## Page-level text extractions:

******************************

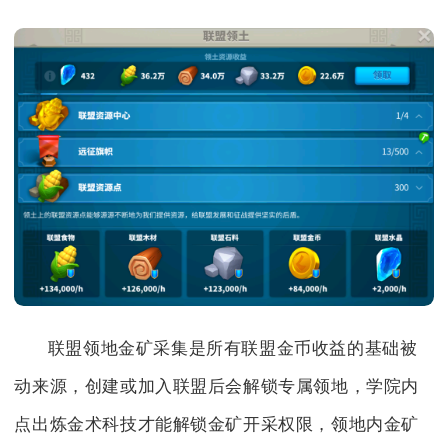
联盟领地金矿采集是所有联盟金币收益的基础被
动来源，创建或加入联盟后会解锁专属领地，学院内
点出炼金术科技才能解锁金矿开采权限，领地内金矿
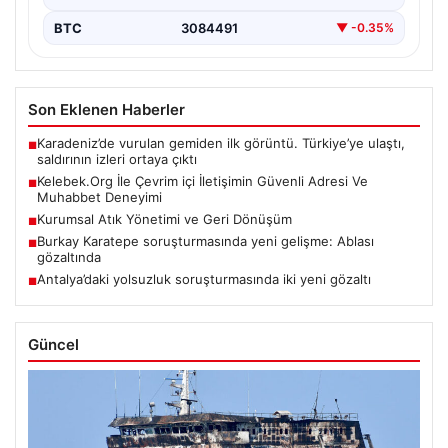
BTC
3084491
▼ -0.35%
Son Eklenen Haberler
Karadeniz’de vurulan gemiden ilk görüntü. Türkiye’ye ulaştı,
■
saldırının izleri ortaya çıktı
Kelebek.Org İle Çevrim içi İletişimin Güvenli Adresi Ve
■
Muhabbet Deneyimi
Kurumsal Atık Yönetimi ve Geri Dönüşüm
■
Burkay Karatepe soruşturmasında yeni gelişme: Ablası
■
gözaltında
Antalya’daki yolsuzluk soruşturmasında iki yeni gözaltı
■
Güncel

******************************

## What you are asked to do:
Each entry above is to be written out again unchanged, apart from the pictures, which are left out.

## Result for this task:
联盟领地金矿采集是所有联盟金币收益的基础被
动来源，创建或加入联盟后会解锁专属领地，学院内
点出炼金术科技才能解锁金矿开采权限，领地内金矿
BTC
3084491
▼ -0.35%
Son Eklenen Haberler
Karadeniz’de vurulan gemiden ilk görüntü. Türkiye’ye ulaştı,
■
saldırının izleri ortaya çıktı
Kelebek.Org İle Çevrim içi İletişimin Güvenli Adresi Ve
■
Muhabbet Deneyimi
Kurumsal Atık Yönetimi ve Geri Dönüşüm
■
Burkay Karatepe soruşturmasında yeni gelişme: Ablası
■
gözaltında
Antalya’daki yolsuzluk soruşturmasında iki yeni gözaltı
■
Güncel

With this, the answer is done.